Return, from the data below, each line that contains the word "Adventurer".

Data for analysis:
--------

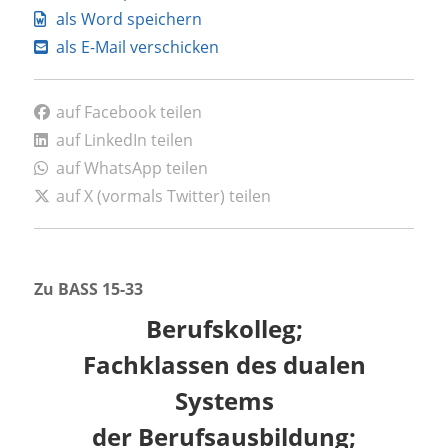
als Word speichern
als E-Mail verschicken
auf Facebook teilen
auf LinkedIn teilen
auf WhatsApp teilen
auf X (vormals Twitter) teilen
Zu BASS 15-33
Berufskolleg;
Fachklassen des dualen
Systems
der Berufsausbildung;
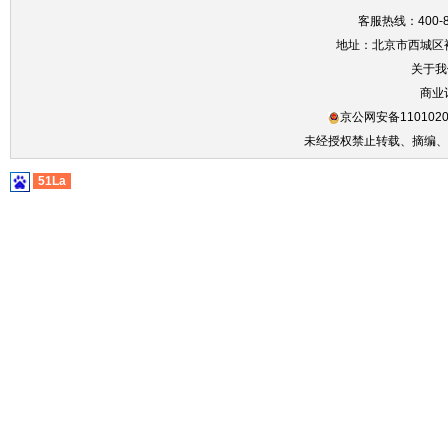
客服热线：400-86
地址：北京市西城区裕
关于我
商业
京公网安备1101020
未经授权禁止转载、摘编、
51La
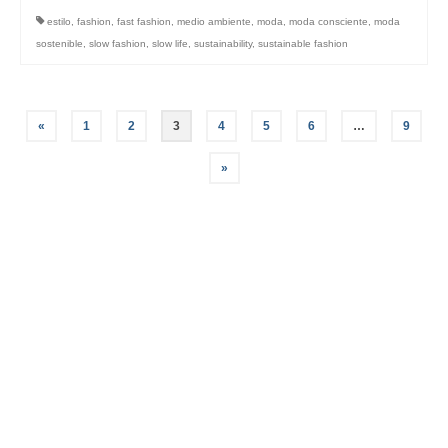
estilo
,
fashion
,
fast fashion
,
medio ambiente
,
moda
,
moda consciente
,
moda
sostenible
,
slow fashion
,
slow life
,
sustainability
,
sustainable fashion
Navegación
«
1
2
3
4
5
6
…
9
de
»
entradas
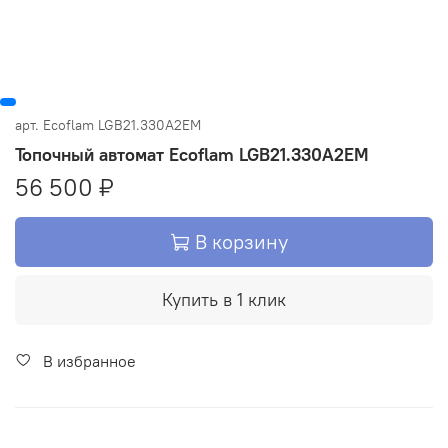
арт.
Ecoflam LGB21.330A2EM
Топочный автомат Ecoflam LGB21.330A2EM
56 500 ₽
В корзину
Купить в 1 клик
В избранное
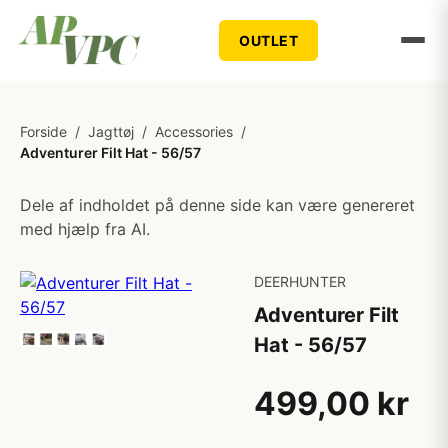
OUTLET
Forside
/
Jagttøj
/
Accessories
/
Adventurer Filt Hat - 56/57
Dele af indholdet på denne side kan være genereret
med hjælp fra AI.
DEERHUNTER
Adventurer Filt
Hat - 56/57
499,00 kr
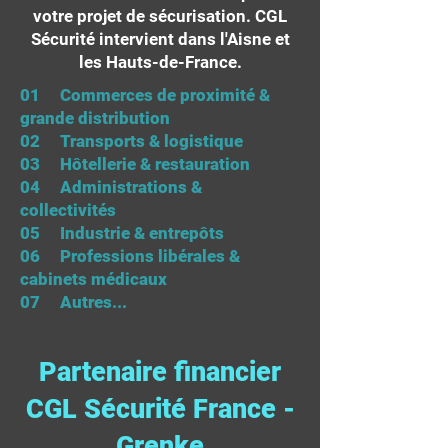
votre projet de sécurisation. CGL
Sécurité intervient dans l'Aisne et
les Hauts-de-France.
01 Commerces de proximité &
grande distribution
02 Transports & logistique
03 Hôtellerie & restauration
04 Administrations &
collectivités
05 Industrie & entrepôts
06 Professions libérales &
cabinets médicaux
07 Autres...
Partenaire financier
CGL Sécurité France -
Grenke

--------

Reply:
Adventurer Filt Hat - 56/57
Adventurer Filt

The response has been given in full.